Nossou


O pensamento é um descer de escadas na madrugada. Mas os passos não são seus. Você estava dormindo debaixo do edredom. E mora sozinho. Sua casa nem segundo andar tem. O que eu posso dizer? Álcool e antidepressivos não dá muito bom juntos.
Quando eu sonho eu invento estórias mirabolantes e meu subconsciente suplica sobre o quanto aquele plot pode me inspirar a escrever de novo. Faz tanto tempo que não publico nada. É até um pouco triste. O que você faz? Alguém me pergunta há um, dois anos atrás. Eu sou escritora, eu respondo. Faço umas artes de vez em quando também.
Não produzi nenhum texto ou ilustração no último ano.
O que você faz? Alguém me pergunta hoje. Eu sou assistente administrativa. Atualmente eu tô em stand by até segunda ordem. Sem ir pro escritório por conta da quarentena do coronavírus, e já faz alguns meses. Mesmo assim, continuo sendo assistente administrativa. Mas dá pra ser ex-escritora? Dá pra ser ex-artista?

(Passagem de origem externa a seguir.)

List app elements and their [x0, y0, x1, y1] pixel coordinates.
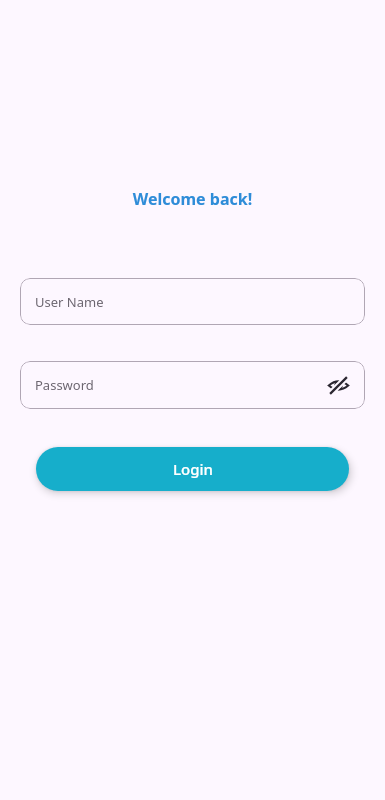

Com muito espaço sobrando no relógio, resolvi dar uma arrumada no feed do Instagram. Para que quem visitasse meu perfil soubesse exatamente de quem eu me tratava. Nas fotos mais antigas, algumas artes produzidas para divulgar eventos, outras criações visuais. Um post comemorativo da minha primeira crônica publicada num jornal daqui do estado. Depois, muitas e muitas sellfies. Sempre sozinha, sem muita coisa nova para mostrar senão o corte ou a cor do cabelo. Comecei a arquivar as fotos menos relevantes para mim e a maioria das selfies sumiram do perfil. O que restou foi um monte de produções que, embora autorais, a essa altura do campeonato, já diziam muito pouco sobre mim. Que merda amorfa foi essa que eu me tornei.
Não quero dizer que artistas e pessoas que produzem têm uma existência menos miserável que o resto de nós. Merdas todos somos, tristes todos somos, e bostas de vida pelo menos a maioria de nós temos. Mas como é bom fazer algo com toda a feiúra e o fedor que somos obrigados a cheirar e ver.
A esse ponto eu já venho considerando a existência artística também como alimentar-se das obras dos outros, apesar de eu já estar completamente cheia de um nada que não me permite dizer e nem provocar porra nenhuma em ninguém.
Tenho feito uma lista com todos os longa-metragens que assisti desde o início da quarentena, e já estou em torno dos setenta. Eu sugo e sofro e não há nada que me encha mais de prazer do que assistir um filmaço bom da porra. E não vou escrever crítica nenhuma (ao menos por hora), porque não quero. É isso, não quero. Tem uma pandemia acontecendo agora mesmo, cara. Não me faça pensar no futuro por que, para mim, não há.
Sobre o rolê dos sonhos que eu disse, o negócio é real. Minha mente sente algo estranho porque sabe que eu ficar sem escrever não é muito normal. E a esse ponto eu já não sei se eu e minha mente somos exatamente a mesma coisa. Você já pensou nessa possibilidade? Não sou eu que desço a escada. Eu só quero dormir.